The Gordon Bell Award is the highest international academic award in the field of high-performance computing, known as the "Nobel Prize in supercomputing", selected and awarded by the ACM every year, with a large international influence.

The ACM Gordon Bell Special Prize for HPC-Based COVID-19 Research was established for the first time in 2020 due to the outbreak of the coronavirus epidemic to recognize outstanding research results in "supercomputing against the epidemic". The main criteria for evaluation are

The main criterion for the award is that the application of high performance computing and innovation has made a significant contribution to understanding the nature of disease, controlling the spread of disease, or discovering effective treatments.

In 2020, there were six finalists for this award, all of which were from the United States.

Translated with www.DeepL.com/Translator (free version)

Reactions: Like Like:
2


----------



## JSCh

The Nobel of HPC, 2021 Gordon Prize is out.





Latest Awards News







awards.acm.org





*2021 ACM Gordon Bell Prize Awarded to Team for Achieving Real-Time Simulation of Random Quantum Circuit*

ACM, the Association for Computing Machinery, named a 14-member team, drawn from Chinese institutions, recipients of the 2021 ACM Gordon Bell Prize for their project, Closing the "Quantum Supremacy" Gap: Achieving Real-Time Simulation of a Random Quantum Circuit Using a New Sunway Supercomputer.

The members of the winning team are: Yong (Alexander) Liu, Xin (Lucy) Liu, Fang (Nancy) Li, Yuling Yang, Jiawei Song, Pengpeng Zhao, Zhen Wang, Dajia Peng, and Huarong Chen of Zhejiang Lab, Hangzhou and the National Supercomputing Center in Wuxi; Haohuan Fu and Dexun Chen of Tsinghua University, Beijing, and the National Supercomputing Center in Wuxi; Wenzhao Wu of the National Supercomputing Center in Wuxi; and Heliang Huang and Chu Guo of the Shanghai Research Center for Quantum Sciences.
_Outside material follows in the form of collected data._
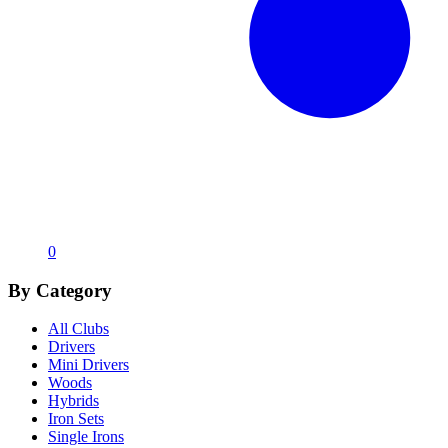
0
By Category
All Clubs
Drivers
Mini Drivers
Woods
Hybrids
Iron Sets
Single Irons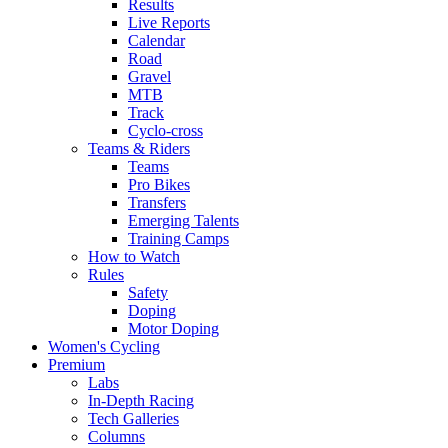
Results
Live Reports
Calendar
Road
Gravel
MTB
Track
Cyclo-cross
Teams & Riders
Teams
Pro Bikes
Transfers
Emerging Talents
Training Camps
How to Watch
Rules
Safety
Doping
Motor Doping
Women's Cycling
Premium
Labs
In-Depth Racing
Tech Galleries
Columns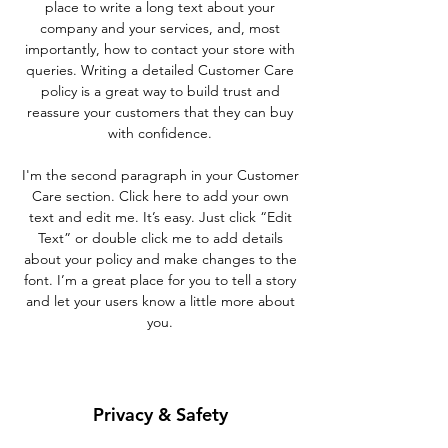
place to write a long text about your
company and your services, and, most
importantly, how to contact your store with
queries. Writing a detailed Customer Care
policy is a great way to build trust and
reassure your customers that they can buy
with confidence.
I'm the second paragraph in your Customer
Care section. Click here to add your own
text and edit me. It’s easy. Just click “Edit
Text” or double click me to add details
about your policy and make changes to the
font. I’m a great place for you to tell a story
and let your users know a little more about
you.
Privacy & Safety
Quantum supremacy is a term used to denote the point at which a quantum device can solve a problem that no classical computer can solve in a reasonable amount of time. Teams at Google and the University of Science and Technology of China in Hefei both claim to have developed devices that have achieved quantum supremacy.

According to the Gordon Bell Prize recipients, determining whether a device has achieved quantum supremacy for a given task (in a specific scenario) begins with sampling the interactions of the different quantum bits (qubits) in a random quantum circuit (RQC). As the number of possible interactions among qubits in a random quantum circuit is staggeringly large, simulating their interactions is a problem well-suited for a high-performance computer. However, the quantum physics behind the entangled qubits requires that the classical binary bits used in a supercomputer store and compute the information with exponentially-increasing complexity.

In their Gordon Bell Prize-winning work, the Chinese researchers introduced a systematic design process that covers the algorithm, parallelization, and architecture required for the simulation. Using a new Sunway Supercomputer, the Chinese team effectively simulated a 10x10x (1+40+1) random quantum circuit (a new milestone for classical simulation of RQC). Their simulation achieved a performance of 1.2 Eflops (one quintillion floating-point operations per second) single-precision, or 4.4 Eflops mixed-precision, using over 41.9 million Sunway cores (processors).

The project far outpaced state-of-the-art approaches to simulating an RQC. For example, the most recent effort, using the Summit supercomputer to simulate a random quantum circuit of the Google Sycamore quantum processor (which has 53 qubits), was estimated to take 10,000 years to perform. By contrast, the Chinese team’s approach employing the Sunway supercomputer takes only 304 seconds for a simulation of similar quantum complexity.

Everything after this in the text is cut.